Segurança e eficiência: como as estruturas de armazenagem reduzem custos e paradas operacionais

Em qualquer operação logística, um armazém só funciona bem quando duas premissas caminham juntas: segurança e continuidade operacional. E é justamente nisso que as estruturas de armazenagem — como porta-paletes, drive-in, push back, cantilever, flow rack e demais sistemas — exercem um impacto silencioso, porém gigantesco.

Mais do que “guardar mercadorias”, elas organizam o fluxo, protegem colaboradores e evitam que o estoque se transforme em um gargalo caro.

Neste artigo, você entende por que investir em estruturas adequadas é uma das formas mais inteligentes de reduzir custos e paradas inesperadas.

Por que a armazenagem é tão crítica para o custo logístico?

A armazenagem é responsável por cerca de 25% a 40% do custo logístico total de uma empresa (fonte: referências setoriais). Isso significa que qualquer falha estrutural — tombamento, falta de padronização, baixa densidade de estocagem, avarias frequentes — tem impacto direto no caixa.

Muitas vezes, o prejuízo não vem apenas do dano ao produto, mas da interrupção das operações, que trava recebimento, separação e expedição.

Estruturas bem planejadas previnem acidentes — e isso muda tudo

Um dos maiores custos invisíveis de um armazém é o acidente evitável.

Quando a estrutura é projetada corretamente, ela:

-Mantém a estabilidade mesmo com movimentação intensa de empilhadeiras.

-Garante distância segura entre corredores.
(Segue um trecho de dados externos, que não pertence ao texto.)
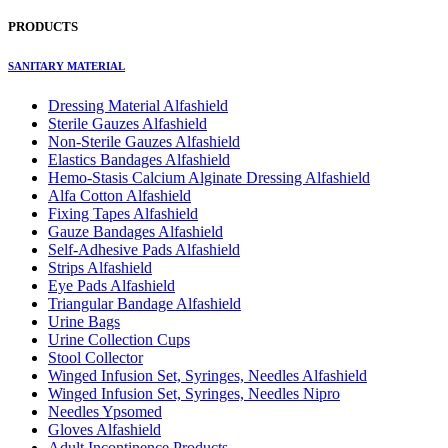
PRODUCTS
SANITARY MATERIAL
Dressing Material Alfashield
Sterile Gauzes Alfashield
Non-Sterile Gauzes Alfashield
Elastics Bandages Alfashield
Hemo-Stasis Calcium Alginate Dressing Alfashield
Alfa Cotton Alfashield
Fixing Tapes Alfashield
Gauze Bandages Alfashield
Self-Adhesive Pads Alfashield
Strips Alfashield
Eye Pads Alfashield
Triangular Bandage Alfashield
Urine Bags
Urine Collection Cups
Stool Collector
Winged Infusion Set, Syringes, Needles Alfashield
Winged Infusion Set, Syringes, Needles Nipro
Needles Ypsomed
Gloves Alfashield
Adult Incontinence Products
-Resiste ao peso real da operação (e não do projeto idealizado!).

-Evita quedas de pallets, produtos e até colapsos totais.
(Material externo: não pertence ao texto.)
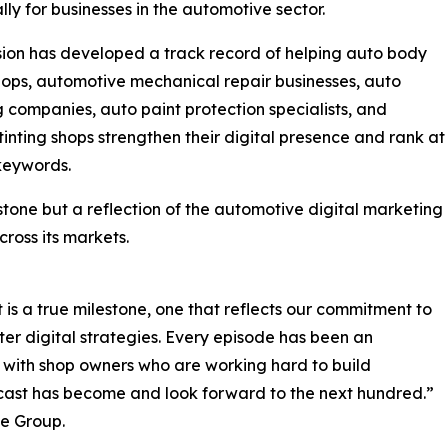
ally for businesses in the automotive sector.
sion has developed a track record of helping auto body
hops, automotive mechanical repair businesses, auto
g companies, auto paint protection specialists, and
inting shops strengthen their digital presence and rank at
 keywords.
tone but a reflection of the automotive digital marketing
cross its markets.
is a true milestone, one that reflects our commitment to
er digital strategies. Every episode has been an
 with shop owners who are working hard to build
cast has become and look forward to the next hundred.”
e Group.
Essa previsibilidade reduz afastamentos, indenizações e horas paradas — algo que grandes players já tratam como parte do ROI da armazenagem.
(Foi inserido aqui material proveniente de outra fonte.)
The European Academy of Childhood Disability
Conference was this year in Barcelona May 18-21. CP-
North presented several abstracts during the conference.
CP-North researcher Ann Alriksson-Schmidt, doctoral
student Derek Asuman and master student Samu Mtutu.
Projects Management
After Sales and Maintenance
A eficiência operacional nasce da organização.

Operações bagunçadas não são apenas feias: elas são caras.

Quando a estrutura é adequada ao tipo de SKU, giro, sazonalidade e volume, o armazém ganha:

-Fluxo lógico e sem cruzamentos de equipamentos

-Rapidez na separação (menos deslocamentos desnecessários)

-Menos avarias por manuseio inadequado

-Mais densidade de armazenagem, aproveitando melhor cada metro quadrado

Com isso, o tempo total de ciclo — um dos indicadores mais usados na logística — diminui automaticamente.

Padronização = menos parada operacional

Um armazém com estruturas antigas, remendadas ou sem padrão vira um campo minado para falhas.

Já a padronização traz:

-Manutenção preventiva simples e barata

-Facilidade para integrar automação (AGVs, transelevadores, sensores etc.)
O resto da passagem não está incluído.